しかし、本来の目的は「土地を有効に活用すること」です。

節税だけを目的に建築を進めてしまうと、

・想定より入居者が集まらない
・維持費が負担になる
・相続後に管理が難しくなる

といった問題が生じる可能性があります。

税金だけを見るのではなく、土地の将来価値まで考えることが重要です。


【失敗例② 利回りだけで判断してしまう】

土地活用の資料には、「想定利回り〇%」という数字が掲載されていることがよくあります。

もちろん、利回りは大切な指標です。

しかし、それだけで判断するのは危険です。

例えば、同じ利回りでも、

・空室率
・修繕費
・管理費
・固定資産税
・将来の賃料下落

によって、実際の収益は大きく変わります。

数字だけを見るのではなく、その数字がどのような前提条件で成り立っているのかを確認することが欠かせません。


【金融知識:表面利回りと実質利回りの違い】

土地活用を考える上で知っておきたいのが、「表面利回り」と「実質利回り」の違いです。
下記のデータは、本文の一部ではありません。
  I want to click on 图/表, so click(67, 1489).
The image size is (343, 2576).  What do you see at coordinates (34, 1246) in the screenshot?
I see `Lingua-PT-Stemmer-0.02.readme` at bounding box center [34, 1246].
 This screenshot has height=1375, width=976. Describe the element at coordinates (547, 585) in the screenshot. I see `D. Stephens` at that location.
表面利回りとは、年間家賃収入を物件価格で割ったシンプルな指標です。

一方で実質利回りは、

・管理費
・修繕費
・固定資産税
・保険料
・空室リスク

なども考慮して算出します。

同じ「利回り8%」という数字でも、実質的な収益には大きな差が生まれることがあります。
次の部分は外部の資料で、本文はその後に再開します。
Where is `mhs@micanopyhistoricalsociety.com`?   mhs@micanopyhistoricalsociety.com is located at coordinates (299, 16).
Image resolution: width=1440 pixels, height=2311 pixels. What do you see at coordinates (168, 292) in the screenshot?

そのため、不動産を比較する際は、数字だけではなく収支全体を見る習慣を身につけることが大切です。


【失敗例③ 地域の需要を調べていない】

どれほど立派な建物でも、必要とされていなければ収益にはつながりません。

土地活用で重要なのは、「何を建てるか」よりも「その地域で何が求められているか」です。

例えば、

・学生が多い地域
・高齢化が進む住宅地
・ファミリー層が多い郊外
・再開発が進むエリア

では、求められる建物やサービスは異なります。

全国一律の成功法則は存在しません。

地域の人口動態や将来予測を調べることは、土地活用の第一歩です。


【失敗例④ 出口戦略を考えていない】

土地活用は「始めること」に目が向きがちですが、本当に重要なのは「終わり方」です。

例えば、

・10年後に売却する可能性がある
・子どもへ相続する予定がある
・自分が高齢になったときに管理できるか

など、将来を見据えた計画が必要です。

投資の世界では「出口戦略」が重要だと言われますが、それは土地活用でも同じです。

始める前に、将来どうするのかまで考えておくことで、大きな失敗を防ぎやすくなります。


【失敗例⑤ 一人で判断してしまう】

土地活用には、

・税金
・法律
・建築
・不動産
・金融

など、さまざまな専門知識が関わります。

一人ですべてを判断することは容易ではありません。

だからこそ、

・税理士
・司法書士
・不動産会社
・建築会社
・ファイナンシャルプランナー

など、それぞれの専門家から意見を聞き、比較・検討することが重要です。

一社だけの提案で決めるのではなく、複数の視点を持つことで、より納得感のある判断につながります。


【成功している人に共通する考え方】

土地活用で成功している人は、「すぐに建てる人」ではありません。

共通しているのは、

・地域の将来性を調べる
・収益だけでなく維持費も考える
・複数の選択肢を比較する
・長期的な視点で判断する

という姿勢です。

土地活用は数年単位ではなく、10年、20年と続く資産運用です。

目先の数字ではなく、「将来も価値を持ち続けられるか」という視点を持つことが大切です。


【土地活用は「正解探し」ではなく「選択」の時代】

かつては、「土地があればアパートを建てる」という選択肢が一般的でした。

しかし現在は、

・賃貸住宅
・駐車場
・商業施設
・福祉施設
・トランクルーム
・太陽光発電

など、活用方法は多様化しています。

重要なのは、流行している方法を選ぶことではありません。

その土地、その地域、その家族に合った活用方法を見つけることです。

土地活用に絶対の正解はありません。

だからこそ、十分な情報を集め、自分にとって最適な選択をすることが、失敗を防ぐ最大のポイントと言えるでしょう。